1967—First Space Program Casualty Occurs
Soviet cosmonaut Vladimir Komarov dies in Soyuz 1 when, during re-entry into Earth's atmosphere after more than ten successful orbits, the capsule's main parachute fails to deploy properly, and the backup chute becomes entangled in the first. The capsule's descent is slowed, but it still hits the ground at about 90 mph, at which point it bursts into flames. Komarov is the first human to die during a space mission. 1986—Otto Preminger Dies
Austro–Hungarian film director Otto Preminger, who directed such eternal classics as Laura, Anatomy of a Murder, Carmen Jones, The Man with the Golden Arm, and Stalag 17, and for his efforts earned a star on Hollywood's Walk of Fame, dies in New York City, aged 80, from cancer and Alzheimer's disease. 1998—James Earl Ray Dies
The convicted assassin of American civil rights leader Martin Luther King, Jr., petty criminal James Earl Ray, dies in prison of hepatitis aged 70, protesting his innocence as he had for decades.

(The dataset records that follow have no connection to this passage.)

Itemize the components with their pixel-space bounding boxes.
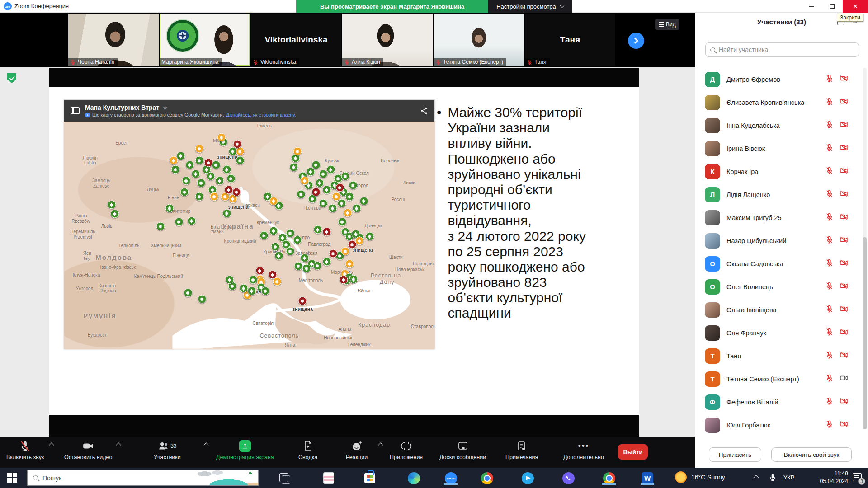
- camera-off-icon[interactable]: [840, 97, 848, 108]
- marker-damaged-green[interactable]: [191, 169, 200, 178]
- language-indicator[interactable]: УКР: [783, 474, 795, 481]
- marker-destroyed-red[interactable]: [329, 249, 338, 258]
- marker-damaged-green[interactable]: [198, 295, 207, 304]
- marker-damaged-green[interactable]: [365, 232, 374, 241]
- minimize-button[interactable]: [801, 0, 822, 13]
- marker-damaged-green[interactable]: [271, 243, 279, 251]
- marker-damaged-green[interactable]: [311, 160, 320, 169]
- marker-damaged-green[interactable]: [195, 192, 203, 201]
- marker-damaged-green[interactable]: [316, 179, 324, 188]
- marker-damaged-orange[interactable]: [210, 192, 218, 201]
- participant-row[interactable]: ККорчак Іра: [695, 160, 868, 183]
- mic-muted-icon[interactable]: [825, 189, 834, 200]
- marker-damaged-green[interactable]: [349, 275, 358, 284]
- marker-damaged-green[interactable]: [319, 199, 328, 208]
- participants-options-chevron[interactable]: [203, 442, 208, 447]
- marker-destroyed-red[interactable]: [225, 186, 233, 194]
- next-page-button[interactable]: [628, 33, 644, 49]
- star-icon[interactable]: ☆: [163, 105, 167, 111]
- participant-row[interactable]: Ольга Іваніщева: [695, 298, 868, 321]
- mic-muted-icon[interactable]: [825, 397, 834, 407]
- stop-video-button[interactable]: Остановить видео: [64, 440, 113, 460]
- participant-row[interactable]: Оля Франчук: [695, 321, 868, 344]
- marker-damaged-green[interactable]: [156, 222, 165, 230]
- marker-damaged-green[interactable]: [275, 252, 283, 260]
- taskbar-clock[interactable]: 11:49 05.04.2024: [808, 470, 848, 485]
- mic-muted-icon[interactable]: [825, 351, 834, 361]
- mic-muted-icon[interactable]: [825, 258, 834, 269]
- apps-button[interactable]: Приложения: [390, 440, 423, 460]
- marker-damaged-green[interactable]: [338, 217, 347, 226]
- marker-damaged-green[interactable]: [107, 200, 116, 209]
- taskbar-app-edge[interactable]: [407, 471, 420, 485]
- taskbar-search[interactable]: Пошук: [27, 470, 259, 486]
- marker-damaged-green[interactable]: [186, 160, 194, 169]
- marker-damaged-green[interactable]: [171, 165, 179, 174]
- mic-muted-icon[interactable]: [825, 282, 834, 292]
- marker-damaged-green[interactable]: [197, 179, 206, 188]
- marker-damaged-green[interactable]: [249, 275, 257, 284]
- mic-muted-icon[interactable]: [825, 305, 834, 315]
- marker-damaged-orange[interactable]: [301, 177, 309, 185]
- marker-damaged-green[interactable]: [360, 197, 368, 206]
- marker-damaged-green[interactable]: [349, 181, 357, 190]
- marker-damaged-green[interactable]: [341, 172, 350, 180]
- camera-off-icon[interactable]: [840, 258, 848, 269]
- camera-off-icon[interactable]: [840, 143, 848, 154]
- marker-damaged-green[interactable]: [338, 199, 346, 208]
- leave-button[interactable]: Выйти: [618, 444, 648, 460]
- marker-damaged-green[interactable]: [269, 226, 278, 235]
- marker-damaged-orange[interactable]: [332, 192, 340, 201]
- camera-off-icon[interactable]: [840, 212, 848, 223]
- marker-damaged-green[interactable]: [111, 210, 119, 218]
- participant-row[interactable]: ФФефелов Віталій: [695, 390, 868, 413]
- camera-off-icon[interactable]: [840, 235, 848, 246]
- marker-damaged-green[interactable]: [294, 262, 302, 271]
- whiteboards-button[interactable]: Доски сообщений: [439, 440, 486, 460]
- camera-off-icon[interactable]: [840, 189, 848, 200]
- search-input[interactable]: [719, 46, 854, 53]
- mic-muted-icon[interactable]: [825, 97, 834, 108]
- marker-damaged-green[interactable]: [223, 165, 231, 174]
- marker-destroyed-red[interactable]: [204, 158, 213, 167]
- mic-muted-icon[interactable]: [825, 235, 834, 246]
- marker-destroyed-red[interactable]: [256, 267, 264, 275]
- marker-damaged-green[interactable]: [182, 177, 191, 185]
- camera-on-icon[interactable]: [840, 374, 848, 384]
- marker-damaged-green[interactable]: [313, 262, 322, 270]
- video-tile[interactable]: ТаняТаня: [525, 14, 615, 66]
- marker-damaged-green[interactable]: [226, 174, 235, 183]
- marker-damaged-orange[interactable]: [345, 260, 354, 268]
- camera-off-icon[interactable]: [840, 74, 848, 84]
- marker-damaged-orange[interactable]: [273, 277, 281, 286]
- summary-button[interactable]: Сводка: [298, 440, 317, 460]
- tray-chevron-icon[interactable]: [753, 475, 759, 481]
- marker-damaged-green[interactable]: [289, 163, 298, 171]
- marker-damaged-green[interactable]: [301, 253, 309, 262]
- participant-search[interactable]: [705, 42, 859, 57]
- marker-damaged-green[interactable]: [322, 257, 331, 266]
- maximize-button[interactable]: [822, 0, 843, 13]
- marker-damaged-orange[interactable]: [343, 208, 352, 217]
- marker-damaged-orange[interactable]: [269, 197, 278, 206]
- video-tile[interactable]: Алла Кізюн: [342, 14, 433, 66]
- participant-row[interactable]: Юля Горбатюк: [695, 413, 868, 436]
- view-button[interactable]: Вид: [655, 19, 679, 30]
- marker-damaged-green[interactable]: [306, 167, 315, 176]
- marker-damaged-orange[interactable]: [169, 156, 178, 164]
- camera-off-icon[interactable]: [840, 420, 848, 430]
- participant-row[interactable]: ТТетяна Семко (Експерт): [695, 367, 868, 390]
- taskbar-app-word[interactable]: W: [641, 471, 654, 485]
- unmute-button[interactable]: Включить звук: [6, 440, 44, 460]
- marker-damaged-green[interactable]: [286, 247, 294, 256]
- mic-muted-icon[interactable]: [825, 212, 834, 223]
- video-tile[interactable]: Маргарита Яковишина: [160, 14, 250, 66]
- marker-damaged-green[interactable]: [226, 275, 234, 284]
- marker-damaged-green[interactable]: [180, 188, 189, 197]
- notes-button[interactable]: Примечания: [505, 440, 538, 460]
- marker-damaged-green[interactable]: [175, 217, 183, 226]
- tray-mic-icon[interactable]: [769, 473, 777, 484]
- marker-destroyed-red[interactable]: [311, 188, 320, 197]
- marker-damaged-green[interactable]: [286, 229, 294, 237]
- share-screen-button[interactable]: Демонстрация экрана: [216, 440, 274, 460]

Members of the King family who supported Ray's fight to clear his name believed the U.S. Government had been involved in Dr. King's killing, but with Ray's death such questions became moot. 1912—Pravda Is Founded
The newspaper Pravda, or Truth, known as the voice of the Communist Party of the Soviet Union, begins publication in Saint Petersburg. It is one of the country's leading newspapers until 1991, when it is closed down by decree of then-President Boris Yeltsin. A number of other Pravdas appear afterward, including an internet site and a tabloid. 1983—Hitler's Diaries Found
The German magazine Der Stern claims that Adolf Hitler's diaries had been found in wreckage in East Germany. The magazine had paid 10 million German marks for the sixty small books, plus a volume about Rudolf Hess's flight to the United Kingdom, covering the period from 1932 to 1945. But the diaries are subsequently revealed to be fakes written by Konrad Kujau, a notorious Stuttgart forger. Both he and Stern journalist Gerd Heidemann go to trial in 1985 and are each sentenced to 42 months in prison.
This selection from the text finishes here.